Record extracts section start
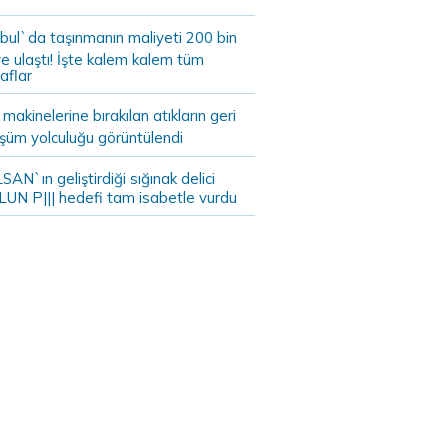
bul`da taşınmanın maliyeti 200 bin
e ulaştı! İşte kalem kalem tüm
aflar
akinelerine bırakılan atıkların geri
şüm yolculuğu görüntülendi
AN`ın geliştirdiği sığınak delici
LUN P||| hedefi tam isabetle vurdu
Record extracts section end
**About this exercise:** All records should be output exactly, with the pictures left out.

**Finished task:**
bul`da taşınmanın maliyeti 200 bin
e ulaştı! İşte kalem kalem tüm
aflar
akinelerine bırakılan atıkların geri
şüm yolculuğu görüntülendi
AN`ın geliştirdiği sığınak delici
LUN P||| hedefi tam isabetle vurdu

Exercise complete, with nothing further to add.